We chose this lovely one from Puky as it was nice, light and small but there are also some other good cheaper models on the market such as this one from RideStar or this one from Bopster which comes in a range of colours.

By starting out on a balance bike so young our son got the principles of riding and balance really quickly. He was super quick on the balance bike too so was able to keep up with his big brother riding his pedal bike.

This meant that when he was 4 he seamlessly picked up his pedal bike and just started riding, no tortuous hours spent coaching him required!

4. Piano

Now don’t get me wrong I am well aware that a brand new piano costs thousands of pounds but that is not what I am recommending.

If you are willing to bide your time and keep across local Gumtree, Facebook Marketplace pages and Freecycle you just might be able to pick up a bargain!

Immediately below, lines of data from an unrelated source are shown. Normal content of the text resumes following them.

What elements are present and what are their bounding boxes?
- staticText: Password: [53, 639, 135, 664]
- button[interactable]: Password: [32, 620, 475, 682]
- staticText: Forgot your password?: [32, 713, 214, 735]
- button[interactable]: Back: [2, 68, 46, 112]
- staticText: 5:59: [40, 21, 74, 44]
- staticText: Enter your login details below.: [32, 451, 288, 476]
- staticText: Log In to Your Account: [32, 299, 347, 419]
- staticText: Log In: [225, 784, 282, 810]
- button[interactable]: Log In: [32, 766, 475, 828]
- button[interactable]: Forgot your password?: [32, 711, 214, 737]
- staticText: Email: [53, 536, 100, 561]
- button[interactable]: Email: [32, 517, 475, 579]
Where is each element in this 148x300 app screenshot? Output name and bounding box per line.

Pianos are so big that many people, when they decide to get rid of them, offer them up for free or a small sum. I found our piano on Gumtree when a lady was moving house.

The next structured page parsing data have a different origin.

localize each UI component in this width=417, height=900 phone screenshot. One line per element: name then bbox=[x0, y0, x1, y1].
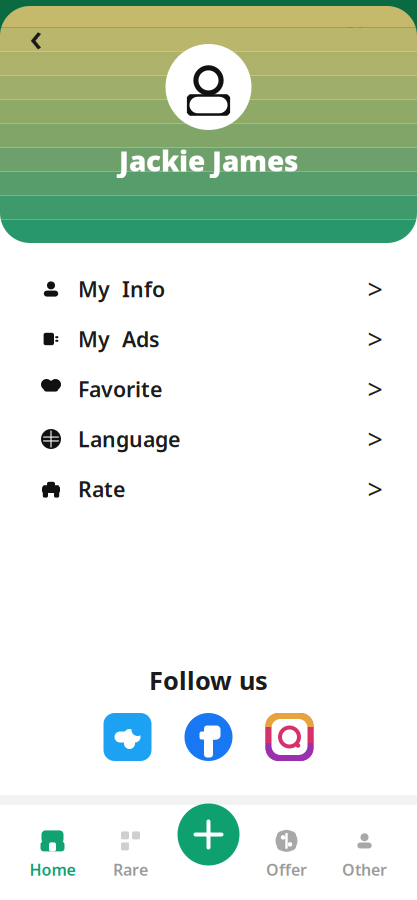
staticText: Rate bbox=[78, 475, 125, 503]
staticText: > bbox=[368, 471, 382, 507]
button[interactable]: Instagram bbox=[266, 713, 314, 761]
button[interactable]: Rare bbox=[92, 824, 170, 886]
staticText: > bbox=[368, 371, 382, 407]
button[interactable]: Home bbox=[14, 824, 92, 886]
button[interactable]: Facebook bbox=[184, 713, 232, 761]
staticText: Follow us bbox=[149, 663, 268, 697]
button[interactable]: Other bbox=[326, 824, 404, 886]
staticText: Rare bbox=[113, 859, 148, 880]
button[interactable]: My Ads bbox=[0, 314, 417, 364]
staticText: Jackie James bbox=[119, 142, 298, 179]
staticText: Offer bbox=[266, 859, 307, 880]
button[interactable]: Rate bbox=[0, 464, 417, 514]
button[interactable]: Back bbox=[14, 14, 58, 58]
button[interactable]: Add bbox=[176, 802, 242, 868]
staticText: Favorite bbox=[78, 375, 162, 403]
staticText: My Ads bbox=[78, 325, 160, 353]
button[interactable]: Favorite bbox=[0, 364, 417, 414]
staticText: Other bbox=[342, 859, 387, 880]
button[interactable]: My Info bbox=[0, 264, 417, 314]
staticText: My Info bbox=[78, 275, 165, 303]
button[interactable]: Offer bbox=[248, 824, 326, 886]
staticText: Language bbox=[78, 425, 180, 453]
staticText: > bbox=[368, 271, 382, 307]
staticText: Home bbox=[30, 859, 76, 880]
staticText: > bbox=[368, 321, 382, 357]
button[interactable]: Language bbox=[0, 414, 417, 464]
staticText: > bbox=[368, 421, 382, 457]
staticText: 9:41 bbox=[22, 4, 64, 32]
staticText: ‹ bbox=[30, 9, 42, 62]
button[interactable]: Twitter bbox=[104, 713, 152, 761]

The piano had been her mother’s so held sentimental value to her so she was really pleased to know that it was going to a home where three children were keen to learn on it.

I had to pay for a ‘man with a van’ to collect it (I used the AnyVan website to find one and chose the best quote) but essentially we got a piano for a fraction of its cost.

The children play the piano every day and it has been so wonderful for them to learn an instrument (especially now they are actually quite good!).

5. Trampoline

I can honestly say this was the best thing we ever bought for the children.

The kids spend hours on it every day, getting them out in the fresh air, using up their excess energy and just having a great time.

We did a ton of research before investing in our as we wanted it to last a long time (and so far it has lasted 6 years with only the ladder to climb onto it needing replacing).

We chose an octagonal shape (as they are most sturdy) and with three kids we picked a large size but if you have fewer kids you could shave a few feet off the width to shave a few pounds off the price.

Definitely get the safety mesh/enclosure — to save you having heart-stopping moments when they get a little too close to the edge!

Amazon have some decent ones (see right) but if you’re in the UK Trampoline Warehouse have a terrific range, starting at just over £100 — plus they all of them in stock and do free next day delivery across mainland UK.

It’s worth bearing in mind that they can be quite tough to assemble — ThriftyDad had to assemble ours almost single-handed as I was heavily pregnant with baby number three at the time — so rope in family or a friend or two to help.

This one is a big ticket item — but we made it a shared 3-kid-Christmas-present.

It has, without a doubt, been the best investment for the kids as they have spent so many hours on it.